ISAF said it had reports four Afghan police and eight Pakistanis were wounded in the two-way attack, and added it suspected the insurgents’ aim was ‘to spark a border incident.’
The clash occurred on the border near the Pakistani village of Angor Adda in the South Waziristan tribal region, a known sanctuary for al-Qaeda and Taliban militants.
Angor Adda lies across the border from Bermal, a village near a US base at Shikin in Afghanistan’s Paktika province.
The peacekeepers said ISAF’s retaliatory air and artillery strikes did not touch Pakistani territory.
‘ISAF forces tracked the fire to two points within Afghanistan and returned fire with artillery and one GBU-13 bomb dropped from an F-15 aircraft,’ the statement said.

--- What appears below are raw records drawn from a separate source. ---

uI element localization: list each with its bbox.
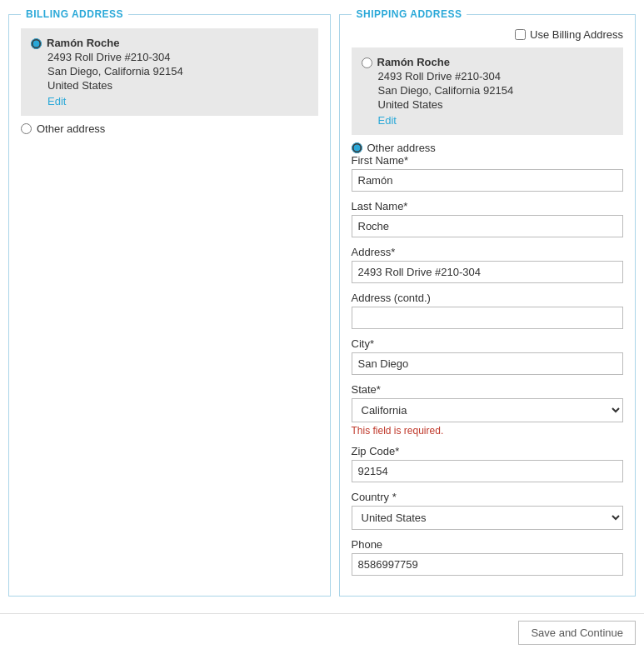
- zip-label: Zip Code*: [352, 445, 624, 457]
- phone-label: Phone: [352, 538, 624, 551]
- billing-saved-radio[interactable]: [31, 38, 42, 49]
- state-error: This field is required.: [352, 425, 624, 437]
- address2-input[interactable]: [352, 307, 624, 329]
- shipping-edit-link[interactable]: Edit: [362, 114, 614, 127]
- shipping-name: Ramón Roche: [377, 56, 450, 68]
- save-continue-button[interactable]: Save and Continue: [518, 621, 636, 645]
- phone-input[interactable]: [352, 553, 624, 576]
- use-billing-row: Use Billing Address: [352, 28, 624, 41]
- first-name-group: First Name*: [352, 154, 624, 192]
- main-container: BILLING ADDRESS Ramón Roche 2493 Roll Dr…: [0, 0, 644, 605]
- state-select[interactable]: California: [352, 398, 624, 422]
- city-input[interactable]: [352, 352, 624, 375]
- billing-line1: 2493 Roll Drive #210-304: [31, 51, 308, 63]
- city-group: City*: [352, 337, 624, 375]
- first-name-label: First Name*: [352, 154, 624, 167]
- country-select[interactable]: United States: [352, 506, 624, 530]
- zip-group: Zip Code*: [352, 445, 624, 482]
- shipping-section: SHIPPING ADDRESS Use Billing Address Ram…: [339, 8, 637, 597]
- billing-edit-link[interactable]: Edit: [31, 95, 308, 107]
- billing-radio-header: Ramón Roche: [31, 37, 308, 49]
- address2-label: Address (contd.): [352, 292, 624, 304]
- country-label: Country *: [352, 491, 624, 503]
- shipping-legend: SHIPPING ADDRESS: [352, 8, 467, 20]
- shipping-other-address-row: Other address: [352, 142, 624, 154]
- bottom-bar: Save and Continue: [0, 613, 644, 649]
- billing-saved-address-card: Ramón Roche 2493 Roll Drive #210-304 San…: [21, 28, 318, 116]
- shipping-line3: United States: [362, 98, 614, 111]
- address-input[interactable]: [352, 261, 624, 283]
- billing-line3: United States: [31, 79, 308, 92]
- state-group: State* California This field is required…: [352, 383, 624, 437]
- address-label: Address*: [352, 246, 624, 258]
- first-name-input[interactable]: [352, 169, 624, 192]
- state-label: State*: [352, 383, 624, 396]
- shipping-radio-header: Ramón Roche: [362, 56, 614, 68]
- phone-group: Phone: [352, 538, 624, 576]
- last-name-label: Last Name*: [352, 200, 624, 212]
- billing-other-radio[interactable]: [21, 123, 32, 134]
- shipping-saved-address-card: Ramón Roche 2493 Roll Drive #210-304 San…: [352, 47, 624, 135]
- billing-address-section: BILLING ADDRESS Ramón Roche 2493 Roll Dr…: [8, 8, 331, 597]
- shipping-line2: San Diego, California 92154: [362, 84, 614, 97]
- city-label: City*: [352, 337, 624, 350]
- shipping-fieldset: SHIPPING ADDRESS Use Billing Address Ram…: [339, 8, 637, 597]
- address-group: Address*: [352, 246, 624, 283]
- billing-other-label: Other address: [37, 122, 105, 135]
- address2-group: Address (contd.): [352, 292, 624, 329]
- billing-line2: San Diego, California 92154: [31, 65, 308, 77]
- billing-name: Ramón Roche: [47, 37, 119, 49]
- shipping-other-label: Other address: [367, 142, 436, 154]
- last-name-group: Last Name*: [352, 200, 624, 237]
- shipping-saved-radio[interactable]: [362, 57, 372, 68]
- billing-legend: BILLING ADDRESS: [21, 8, 128, 20]
- last-name-input[interactable]: [352, 215, 624, 237]
- use-billing-checkbox[interactable]: [515, 29, 526, 40]
- zip-input[interactable]: [352, 460, 624, 482]
- shipping-other-radio[interactable]: [352, 142, 362, 153]
- billing-other-address-row: Other address: [21, 122, 318, 135]
- shipping-line1: 2493 Roll Drive #210-304: [362, 70, 614, 82]
- country-group: Country * United States: [352, 491, 624, 530]
- use-billing-label: Use Billing Address: [530, 28, 623, 41]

‘All ISAF rounds were verified to have hit the origins of insurgent fire.’
Pakistani troops had also returned fire after coming under a mortar attack that wounded six soldiers and two civilians, a Pakistani military spokesman said.
He did not say if US-led coalition or Afghan forces fired mortars but added that a ‘strong protest’ had been lodged with the headquarters of the coalition forces in Kabul on Friday.
The latest incident comes at a time of increased tension between Pakistan and Afghanistan.
Also, there are growing fears in Pakistan, a key ally in the US-led war on terrorism, that the United States is planning to mount operations inside its territory.
Afghan officials say there have been more attacks inside Afghanistan after the Pakistan military reached a de facto truce with militants based in Pakistan tribal areas.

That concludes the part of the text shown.